◆ **Problem requirements**
Would you please return only the lines from the one with "and the use of" through the last line of the records below, leaving the pictures out?

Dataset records
══════════

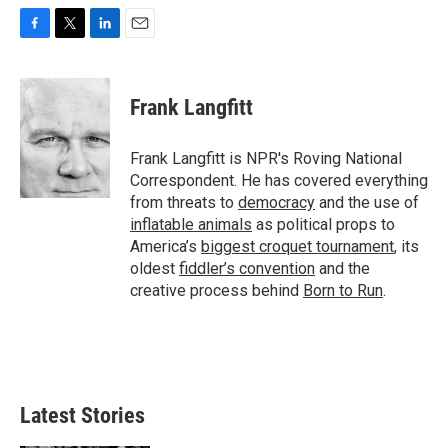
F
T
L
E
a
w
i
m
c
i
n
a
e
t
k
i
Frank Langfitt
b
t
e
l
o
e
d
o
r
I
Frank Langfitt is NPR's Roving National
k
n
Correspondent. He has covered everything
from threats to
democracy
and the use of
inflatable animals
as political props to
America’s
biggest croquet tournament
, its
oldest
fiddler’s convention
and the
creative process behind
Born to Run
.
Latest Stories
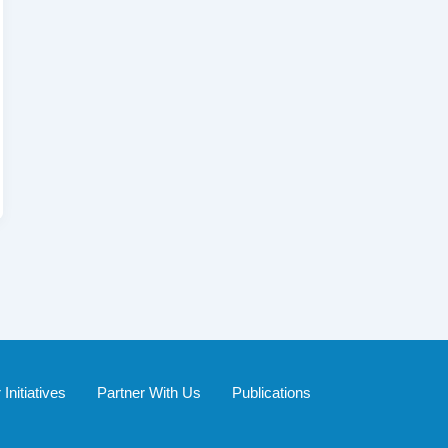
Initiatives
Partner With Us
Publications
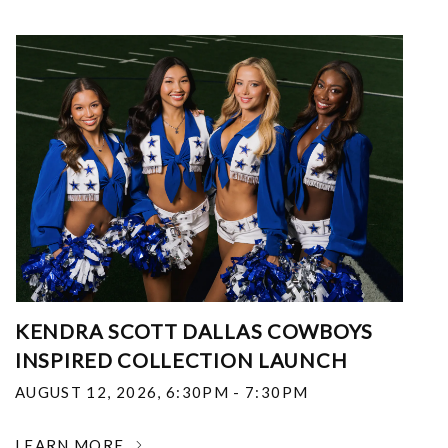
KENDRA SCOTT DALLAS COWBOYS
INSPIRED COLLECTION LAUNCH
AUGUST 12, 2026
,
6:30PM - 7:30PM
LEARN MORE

══════════

◆ **Output below**
and the use of
inflatable animals
as political props to
America’s
biggest croquet tournament
, its
oldest
fiddler’s convention
and the
creative process behind
Born to Run
.
Latest Stories
Initiatives
Partner With Us
Publications
KENDRA SCOTT DALLAS COWBOYS
INSPIRED COLLECTION LAUNCH
AUGUST 12, 2026
,
6:30PM - 7:30PM
LEARN MORE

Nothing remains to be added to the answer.